View a full summary of the 2022 field season HERE

Avian Research

Tin Mountain Conservation Center has been monitoring bird populations in the Mount Washington Valley since the spring of 2008. Over the years, we have developed several long term monitoring projects that examine the ecology of migrating, breeding, and resident birds throughout their entire annual cycle. Our avian research can be divided into several sections:

 

photo credit: Sam Mason

Breeding Bird Surveys: During the summer months between May-July, we conduct point count surveys at 70 point count locations at our 138-acre Rockwell Sanctuary and Nature Learning Center located in Albany, NH and at the Conway, NH Bear Paw Timberlands, a 459-acre forested area managed with selective timber cuts for wildlife habitat management. With over ten years of survey data, we are able to monitor changes in avian communities and populations over long stretches of time.

Forest Ecological Monitoring: Each year after breeding bird surveys wrap up, we add to our database of forest ecology information by collecting data about the canopy, mid-story, groundcover, and coarse wood material compositions at forest plots associated with our point count locations. With this data, we are able to study the habitat associations of breeding and migrating songbirds, determine how forest composition and structure changes over time after selective tree cuts, and how wildlife populations respond to these changes.

Resident Bird Study: To get a better understanding of an understudied portion of songbird life history, we conduct weekly point counts year-round at the Rockwell Sanctuary. Through this work, we are able to measure avian communities throughout all seasons, and study how their behavior and habitat use changes over the course of a year.

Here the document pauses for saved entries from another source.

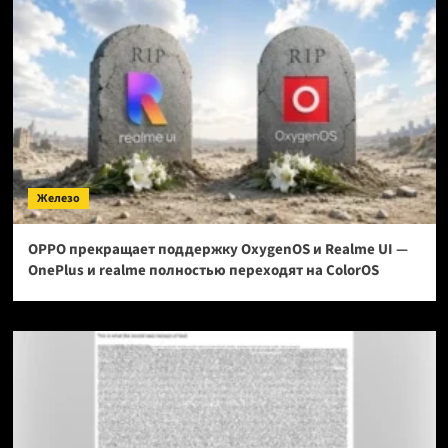
Железо
OPPO прекращает поддержку OxygenOS и Realme UI —
OnePlus и realme полностью переходят на ColorOS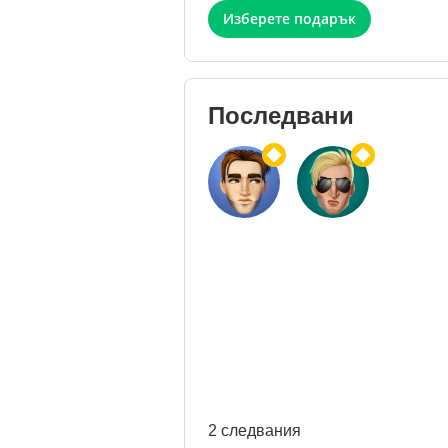
Изберете подарък
Последвани
2 следвания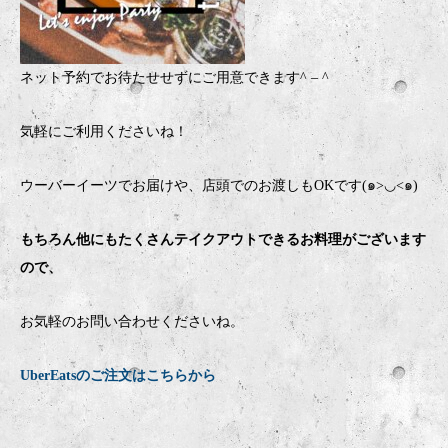
ネット予約でお待たせせずにご用意できます
^ – ^
気軽にご利用くださいね！
ウーバーイーツでお届けや、店頭でのお渡しもOKです(๑>◡<๑)
もちろん他にもたくさんテイクアウトできるお料理がございます
ので、
お気軽のお問い合わせくださいね。
UberEatsのご注文はこちらから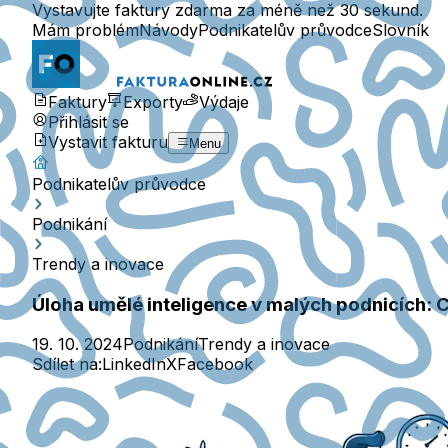
Vystavujte faktury zdarma za méně než 30 sekund.
Mám problém
Návody
Podnikatelův průvodce
Slovník
Faktury
Exporty
Výdaje
Přihlásit se
Vystavit fakturu
Menu
Podnikatelův průvodce
Podnikání
Trendy a inovace
Úloha umělé inteligence v malých podnicích: 
19. 10. 2024
Podnikání
Trendy a inovace
Sdílet na:
LinkedIn
X
Facebook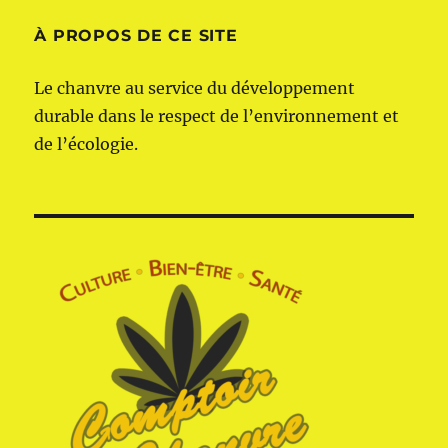
À PROPOS DE CE SITE
Le chanvre au service du développement
durable dans le respect de l’environnement et
de l’écologie.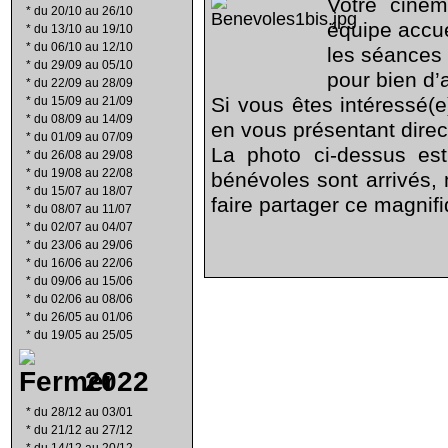
Votre ciném
*
du 20/10 au 26/10
équipe accu
*
du 13/10 au 19/10
*
du 06/10 au 12/10
les séances 
*
du 29/09 au 05/10
pour bien d’
*
du 22/09 au 28/09
Si vous êtes intéressé(e
*
du 15/09 au 21/09
*
du 08/09 au 14/09
en vous présentant dire
*
du 01/09 au 07/09
La photo ci-dessus est
*
du 26/08 au 29/08
*
du 19/08 au 22/08
bénévoles sont arrivés,
*
du 15/07 au 18/07
faire partager ce magnifi
*
du 08/07 au 11/07
*
du 02/07 au 04/07
*
du 23/06 au 29/06
*
du 16/06 au 22/06
*
du 09/06 au 15/06
*
du 02/06 au 08/06
*
du 26/05 au 01/06
*
du 19/05 au 25/05
2022
*
du 28/12 au 03/01
*
du 21/12 au 27/12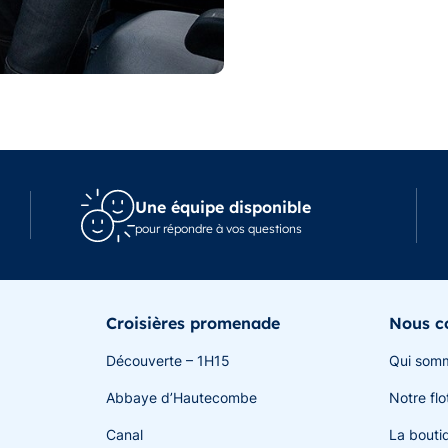
Une équipe disponible
pour répondre à vos questions
Croisières promenade
Nous c
Découverte – 1H15
Qui som
Abbaye d’Hautecombe
Notre flo
Canal
La bouti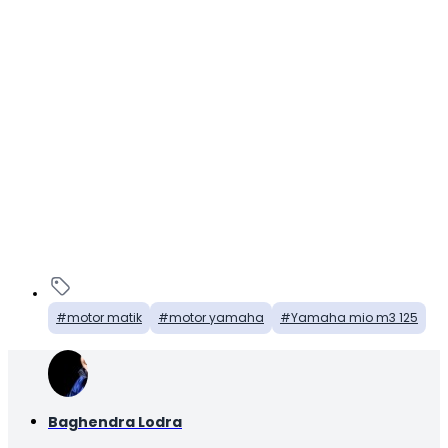
motor matik
motor yamaha
Yamaha mio m3 125
Baghendra Lodra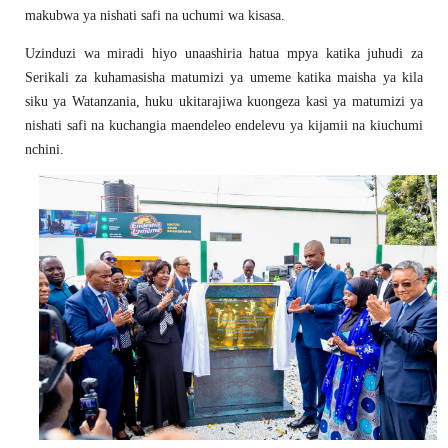
makubwa ya nishati safi na uchumi wa kisasa.
Uzinduzi wa miradi hiyo unaashiria hatua mpya katika juhudi za
Serikali za kuhamasisha matumizi ya umeme katika maisha ya kila
siku ya Watanzania, huku ukitarajiwa kuongeza kasi ya matumizi ya
nishati safi na kuchangia maendeleo endelevu ya kijamii na kiuchumi
nchini.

Banding: In addition to continuous weekly point counts, in the winter months we color-band Black-capped Chickadees, White-breasted Nuthatches, Red-breasted Nuthatches, and Dark-eyed Juncos to take an in-depth look at how individual birds and species adjust their territories according to the time of year, how they interact in mixed-species flocks, and whether they return to the same wintering ranges year after year. We band locally breeding songbird species in our forest sanctuaries during the summer months to contribute to international demographic databases and study summer species assemblages and population trends.